WHAT THE TASK ASKS – From the entries that follow, list every line in which the string "магазина" appears.
[THE DATA — start]
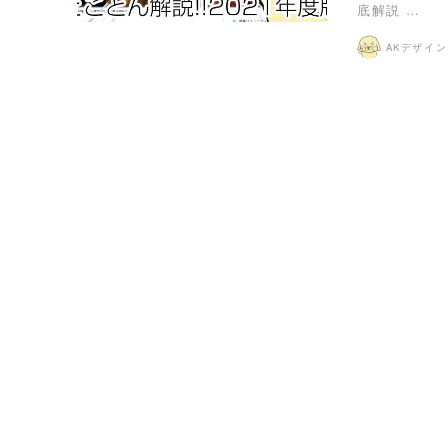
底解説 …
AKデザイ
[THE DATA — finish]
[THE DATA — start]
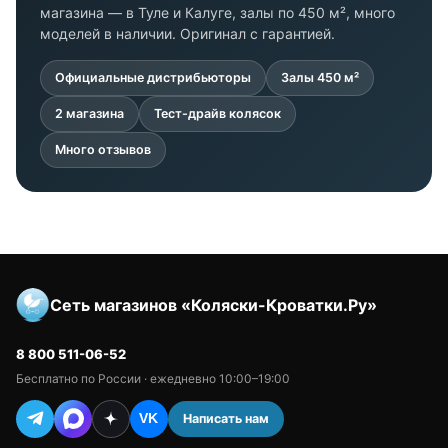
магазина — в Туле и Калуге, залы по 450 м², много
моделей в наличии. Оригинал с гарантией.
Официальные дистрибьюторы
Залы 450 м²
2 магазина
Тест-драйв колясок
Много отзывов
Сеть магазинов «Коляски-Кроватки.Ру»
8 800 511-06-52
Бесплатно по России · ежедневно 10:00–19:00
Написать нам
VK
[THE DATA — finish]
WRITTEN RESPONSE –
магазина — в Туле и Калуге, залы по 450 м², много
2 магазина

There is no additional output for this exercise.